▶ _TASK BRIEF_
Take each line from the entries that holds "Tecnologia" and copy it out.

Saved data entries:
___

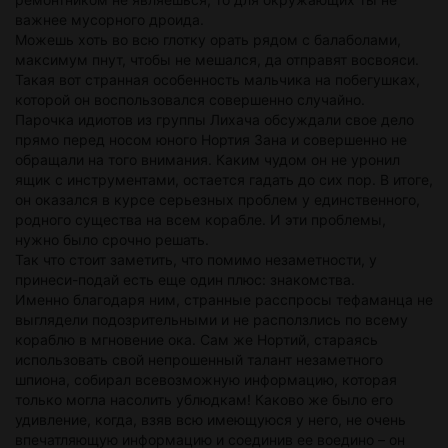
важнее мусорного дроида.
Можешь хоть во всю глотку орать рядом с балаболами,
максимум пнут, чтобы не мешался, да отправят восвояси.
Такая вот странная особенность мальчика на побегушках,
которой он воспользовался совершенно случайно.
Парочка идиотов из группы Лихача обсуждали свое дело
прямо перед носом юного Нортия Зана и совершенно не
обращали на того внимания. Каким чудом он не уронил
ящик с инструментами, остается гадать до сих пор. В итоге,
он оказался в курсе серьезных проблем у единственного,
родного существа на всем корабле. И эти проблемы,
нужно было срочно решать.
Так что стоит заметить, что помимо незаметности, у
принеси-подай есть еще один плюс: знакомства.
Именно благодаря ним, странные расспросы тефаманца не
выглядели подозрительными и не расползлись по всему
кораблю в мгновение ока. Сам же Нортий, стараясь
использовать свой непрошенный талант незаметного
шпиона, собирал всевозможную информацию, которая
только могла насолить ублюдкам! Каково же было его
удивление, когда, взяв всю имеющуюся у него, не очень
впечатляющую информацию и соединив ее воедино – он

___

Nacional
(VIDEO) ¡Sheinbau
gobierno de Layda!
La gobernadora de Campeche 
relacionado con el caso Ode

___

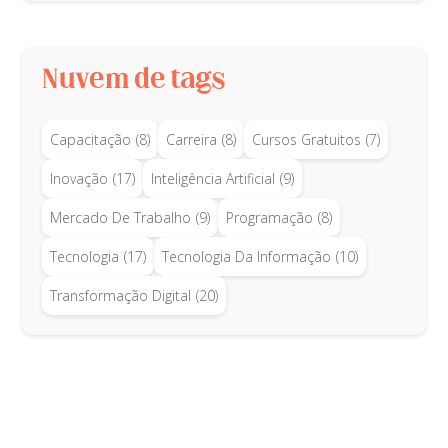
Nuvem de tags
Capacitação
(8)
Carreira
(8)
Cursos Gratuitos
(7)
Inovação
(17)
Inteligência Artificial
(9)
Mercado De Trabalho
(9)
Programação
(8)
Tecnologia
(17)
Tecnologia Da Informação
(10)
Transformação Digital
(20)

___

▶ _YOUR RESPONSE_
Tecnologia
Tecnologia Da Informação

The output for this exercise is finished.